Countering the Financing of Terrorism: Singapore is a member of FATF and APG, and its  Suspicious Transaction Reporting Office is a member of the Egmont Group. Singapore  published its Terrorism Financing National Risk Assessment in 2020, identifying key CFT  threats and vulnerabilities. There were no legislative changes in 2021, but Parliament passed an  act that allowed the central bank to regulate cryptocurrencies, arguing they had a higher inherent  terrorism financing risk.

Singapore convicted and sentenced a Singaporean man under the Terrorism (Suppression of  Financing) Act in September to 46 months in prison for supporting ISIS with a total of $750. In  December a Bangladeshi national was charged for terrorism financing for allegedly transferring $650 to support ISIS. The Monetary Authority of Singapore conducted a series of  counterterrorism financing supervisory examinations of payment service providers, including  remittance agents in 2021 to assess the adequacy of existing controls.

Countering Violent Extremism: Through entities such as the International Centre for Political  Violence and Terrorism Research and the Religious Rehabilitation Group (RRG), Singapore  serves as a regional CVE hub. The government encourages interreligious and interethnic  dialogue through Interracial and Religious Confidence Circles, the interagency Aftercare Group,  and local community fora that bring leaders from Singapore’s religious and ethnic communities  together to discuss issues of concern and build trust. The Islamic Religious Council of Singapore  (MUIS), the Islamic authority in charge of Muslim affairs, maintains a social media presence and  holds outreach and educational events to counter terrorist propaganda and recruitment  efforts. MUIS manages the Asatizah Recognition Scheme that vets Islamic Religious Council  teachers and scholars in Singapore.

RRG, a volunteer organization made up of religious scholars and teachers, has had success in  counseling detainees held under the ISA through a comprehensive program involving religious  and psychological counseling. RRG also operates a resource and counseling center for the  Muslim community and held virtual community events and engagement sessions during the  COVID-19 pandemic, including to raise awareness about the threats of online radicalization to  violence. RRG and the Interagency Aftercare Group also conduct counter-ideology outreach  activities for students and youths. In February, the government announced it was adjusting its  rehabilitation program to include nonideological factors that led to radicalization to violence, as  ISA detainees get younger. In January, the government launched the Online Industry Safety and  Security Watch Group, which enabled the police and tech companies to share information to  counter terrorism, among other crimes, and the spread of violent extremist propaganda through  digital platforms.
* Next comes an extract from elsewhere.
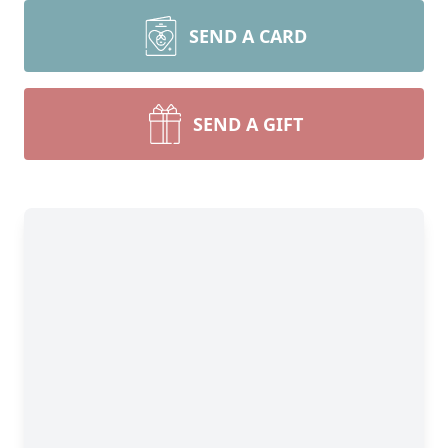
SEND A CARD
SEND A GIFT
International and Regional Cooperation: Singapore is an active participant in CT cooperation  efforts in ASEAN, ARF, ADMM, and APEC. The nation is a strong advocate for the ASEAN  “Our Eyes” regional initiative, which strives for ministerial-level CT information sharing.  Singapore participated in the Aqaba Process Virtual Meeting in September, INTERPOL’s  Project Pacific working group to discuss CT issues in November, and the Third Subregional  Meeting on Counterterrorism in December. Singapore operationalized and officially opened the  Counterterrorism Information Facility in 2021, a Singapore-led initiative to increase information  sharing among military and law enforcement agencies.